Data centres come in different forms and sizes and often emerge from a disciplinary community. Their most basic function relates to the storing of research datasets for a defined community and making them accessible for other researchers to discover and use. This entails two roles: firstly, ensuring that data is discoverable as well as ensuring the tools allowing other researchers to find and access them and, secondly, providing support services for researchers who need to get their data and metadata into shape prior to deposit.
Libraries traditionally provide access to resources and publications through subscription. With reference to research data, and under the pressure of research funders’ mandates, they are gradually becoming involved in data curation, while being the primary training and information locus on this topic for the researchers, offering awareness-raising and advocacy services. Despite their eagerness to acquire an important role in the transition to an open access research culture, libraries currently fall short both in terms of their current practices, as well as in terms of meeting the demands of researchers and users in relation to the provision of data management and support services.
Irrespective of their character, data managers should address open access to research data as an important development towards open science and develop services to support the needs of their patrons. These services can be defined on the basis of their mission and context, and by establishing extensive collaborations with the research community and other important stakeholders in the scholarly communication ecosystem (research institutions, publishers, funders), as well as relying on current best practices and resources.
The costs of data management and curation services are a further issue that data managers should address. Data management costs are incurred by the acquisition, ingestion and access to data, personnel wages, training costs for researchers and (data) librarians, the technical infrastructure and outreach programmes. Reliance exclusively on project funding is nonetheless problematic, as it does not guarantee long-term funds and, thus, operations. Consequently, developing sustainable funding models on the principles of diversifying sources of income and establishing collaborations should be addressed with particular care.
A further important contribution of data managers is towards the proliferation of high quality research data, i.e. securing the technical quality of research data. Data needs to be presented in standardized formats and accompanied by appropriate metadata; if these conditions are not met data are hard to work with and require additional time and financial resources to make them accessible and usable. Several repositories and data centres have developed quality assurance measures and offer a range of services to evaluate the technical quality of data sets. These include providing process documentation, completeness/consistency checks, training on data management and sharing, file format validation, metadata checks, storage integrity verification and tools for annotating the quality information. In addition, numerous libraries and data centers have been experimenting with new mechanisms to enhance data quality through platforms for discussing data sets or offering tools for alternative metrics (altmetrics).
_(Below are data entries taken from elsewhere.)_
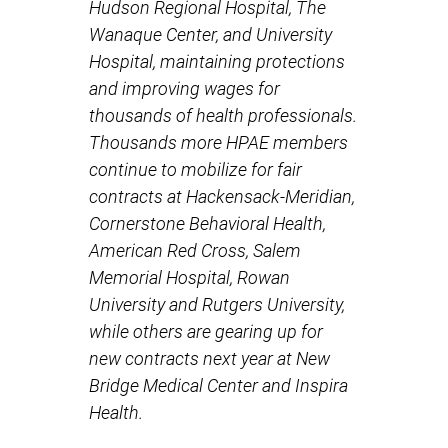
Hudson Regional Hospital, The
Wanaque Center, and University
Hospital, maintaining protections
and improving wages for
thousands of health professionals.
Thousands more HPAE members
continue to mobilize for fair
contracts at Hackensack-Meridian,
Cornerstone Behavioral Health,
American Red Cross, Salem
Memorial Hospital, Rowan
University and Rutgers University,
while others are gearing up for
new contracts next year at New
Bridge Medical Center and Inspira
Health.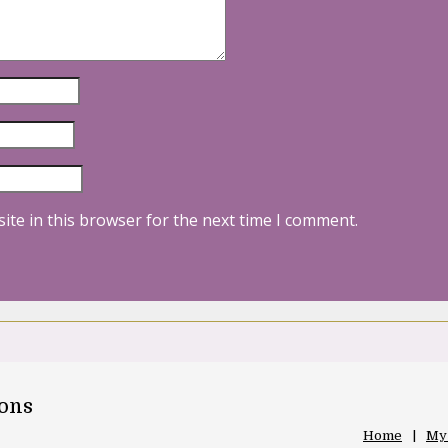
ite in this browser for the next time I comment.
oons
Home
My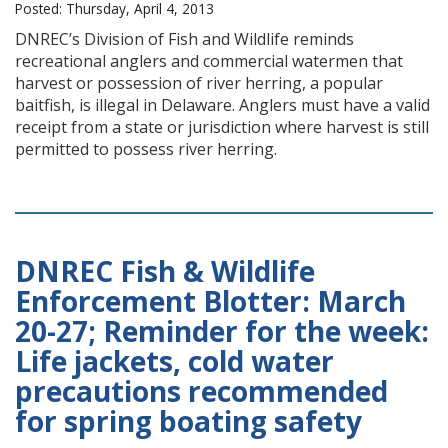
Posted: Thursday, April 4, 2013
DNREC’s Division of Fish and Wildlife reminds
recreational anglers and commercial watermen that
harvest or possession of river herring, a popular
baitfish, is illegal in Delaware. Anglers must have a valid
receipt from a state or jurisdiction where harvest is still
permitted to possess river herring.
DNREC Fish & Wildlife
Enforcement Blotter: March
20-27; Reminder for the week:
Life jackets, cold water
precautions recommended
for spring boating safety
Data managers also have a role in the selection of data for long-term preservation and retention. The gap between short-term access and long-term preservation to research data needs to be addressed, and emphasis needs to be placed on long-term preservation. The value of data is assessed both in terms of its technical as well as of its scientific quality.
Aside from the quality of the research data, the quality of services offered by data centres and repositories is becoming a cutting edge issue. Furthermore, research funders and publishers are putting additional pressure by inquiring deposit in certified and accredited repositories, in an effort to secure the reusability and long-term preservation of research data. In such context, obtaining accreditation or certification to appropriate standards is a way for ensuring both the quality of data repositories and of the quality assurance process.
Finally, data managers have a significant role in providing training to researchers for meeting technical quality standards with their data sets, as well as in developing disciplinary standards. Additionally, data centers with expertise in data curation have an important role in enhancing the skills of research library staff in data managements, data quality and developing data services.